▶ **Data records**
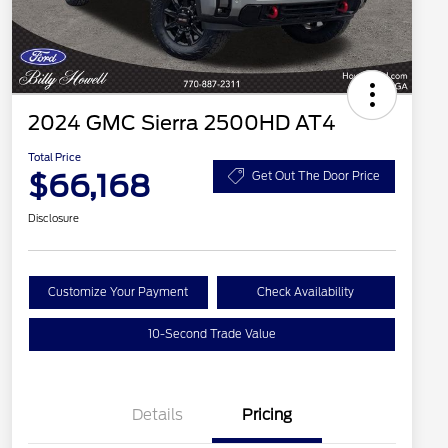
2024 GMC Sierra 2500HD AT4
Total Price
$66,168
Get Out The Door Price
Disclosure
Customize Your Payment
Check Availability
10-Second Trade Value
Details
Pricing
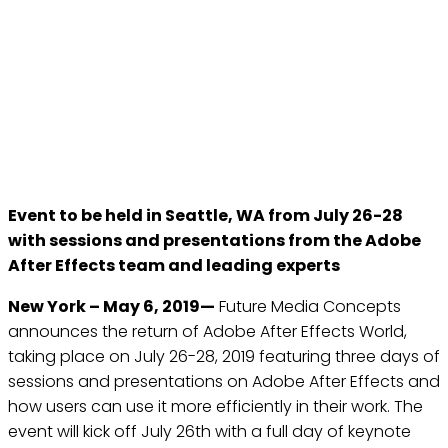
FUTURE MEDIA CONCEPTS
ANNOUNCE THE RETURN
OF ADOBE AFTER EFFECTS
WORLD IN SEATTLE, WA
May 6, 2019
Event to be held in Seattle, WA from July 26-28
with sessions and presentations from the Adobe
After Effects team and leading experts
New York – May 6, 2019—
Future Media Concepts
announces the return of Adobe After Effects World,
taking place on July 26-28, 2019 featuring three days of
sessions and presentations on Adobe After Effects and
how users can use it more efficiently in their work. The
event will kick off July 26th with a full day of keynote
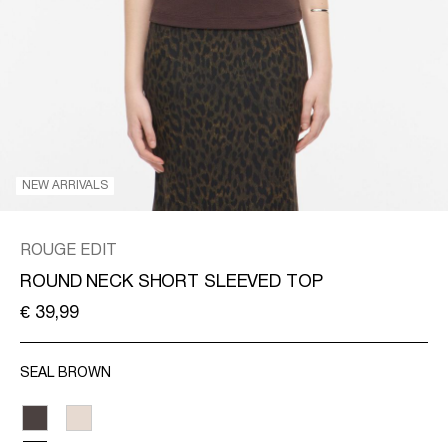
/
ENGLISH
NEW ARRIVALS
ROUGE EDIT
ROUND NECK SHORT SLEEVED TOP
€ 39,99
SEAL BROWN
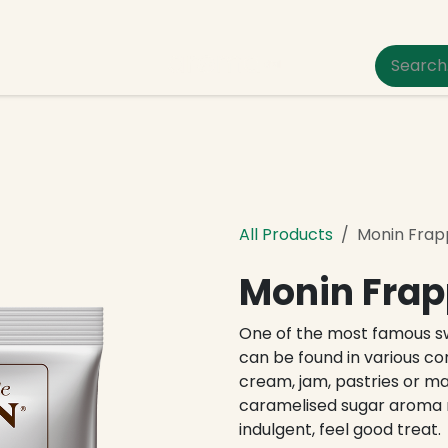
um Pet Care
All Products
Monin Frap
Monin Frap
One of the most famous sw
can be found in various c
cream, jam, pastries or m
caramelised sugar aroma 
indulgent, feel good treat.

* * *

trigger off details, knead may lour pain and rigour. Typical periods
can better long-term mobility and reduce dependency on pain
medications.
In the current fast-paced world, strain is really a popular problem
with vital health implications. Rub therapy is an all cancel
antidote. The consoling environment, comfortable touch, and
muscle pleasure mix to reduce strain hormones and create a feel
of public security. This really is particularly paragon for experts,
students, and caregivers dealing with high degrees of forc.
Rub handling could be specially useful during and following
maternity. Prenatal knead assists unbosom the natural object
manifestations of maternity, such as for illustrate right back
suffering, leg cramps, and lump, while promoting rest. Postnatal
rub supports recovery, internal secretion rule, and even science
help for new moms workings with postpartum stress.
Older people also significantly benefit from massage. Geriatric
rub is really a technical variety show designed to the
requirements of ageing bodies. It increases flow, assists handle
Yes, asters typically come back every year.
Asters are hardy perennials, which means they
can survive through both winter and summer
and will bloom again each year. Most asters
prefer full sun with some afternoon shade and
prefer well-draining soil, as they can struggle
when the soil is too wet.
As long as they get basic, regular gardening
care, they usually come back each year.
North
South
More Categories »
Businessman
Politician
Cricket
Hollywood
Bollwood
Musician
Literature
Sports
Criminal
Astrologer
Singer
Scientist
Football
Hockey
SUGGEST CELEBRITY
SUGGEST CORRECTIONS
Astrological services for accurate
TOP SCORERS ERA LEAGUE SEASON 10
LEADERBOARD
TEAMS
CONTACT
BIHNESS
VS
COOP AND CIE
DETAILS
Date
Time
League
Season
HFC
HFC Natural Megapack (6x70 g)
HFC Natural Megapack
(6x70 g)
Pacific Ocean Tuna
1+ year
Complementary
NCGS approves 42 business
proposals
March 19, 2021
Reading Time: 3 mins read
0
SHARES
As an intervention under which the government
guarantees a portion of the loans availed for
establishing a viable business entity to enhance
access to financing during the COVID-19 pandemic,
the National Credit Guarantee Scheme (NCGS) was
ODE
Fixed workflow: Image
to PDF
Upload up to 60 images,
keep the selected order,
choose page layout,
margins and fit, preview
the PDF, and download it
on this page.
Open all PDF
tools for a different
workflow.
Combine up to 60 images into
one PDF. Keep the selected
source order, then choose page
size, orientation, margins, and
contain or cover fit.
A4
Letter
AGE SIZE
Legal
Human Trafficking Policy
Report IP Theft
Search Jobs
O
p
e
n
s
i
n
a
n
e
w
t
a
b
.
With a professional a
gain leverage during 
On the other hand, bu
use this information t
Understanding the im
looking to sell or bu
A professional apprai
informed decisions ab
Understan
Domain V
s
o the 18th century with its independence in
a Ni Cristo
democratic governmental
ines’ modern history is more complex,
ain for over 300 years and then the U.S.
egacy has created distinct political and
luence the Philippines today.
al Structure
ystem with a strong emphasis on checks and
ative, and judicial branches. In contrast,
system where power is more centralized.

==

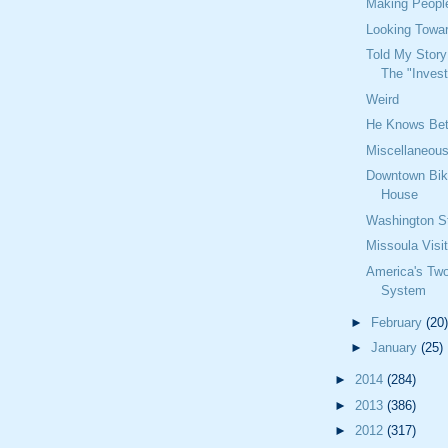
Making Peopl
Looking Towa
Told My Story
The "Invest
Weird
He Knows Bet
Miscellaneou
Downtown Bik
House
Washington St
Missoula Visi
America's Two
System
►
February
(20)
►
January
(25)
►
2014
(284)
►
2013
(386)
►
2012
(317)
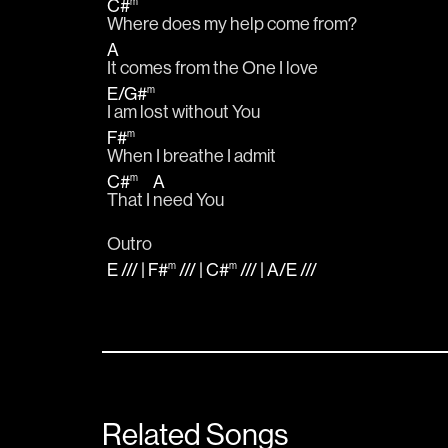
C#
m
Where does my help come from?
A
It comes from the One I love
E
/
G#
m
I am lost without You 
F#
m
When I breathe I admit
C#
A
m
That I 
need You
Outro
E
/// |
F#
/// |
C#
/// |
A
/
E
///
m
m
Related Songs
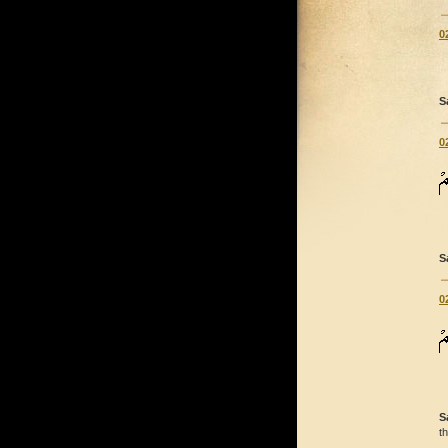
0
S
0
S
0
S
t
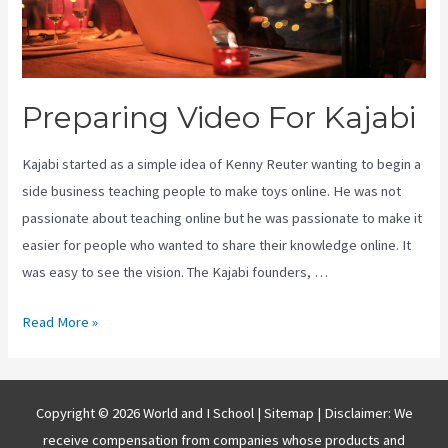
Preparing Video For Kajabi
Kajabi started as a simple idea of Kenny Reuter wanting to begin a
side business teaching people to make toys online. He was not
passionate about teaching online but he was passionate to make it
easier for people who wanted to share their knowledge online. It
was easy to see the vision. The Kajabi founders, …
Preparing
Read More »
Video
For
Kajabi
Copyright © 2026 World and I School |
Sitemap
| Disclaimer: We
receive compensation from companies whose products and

▶ **Task statement**
Quote the listing above, but only from the line that shows "rub is really" through the line that shows "can survive through both winter and summer".

▶ **Answer section**
rub is really a technical variety show designed to the
requirements of ageing bodies. It increases flow, assists handle
Yes, asters typically come back every year.
Asters are hardy perennials, which means they
can survive through both winter and summer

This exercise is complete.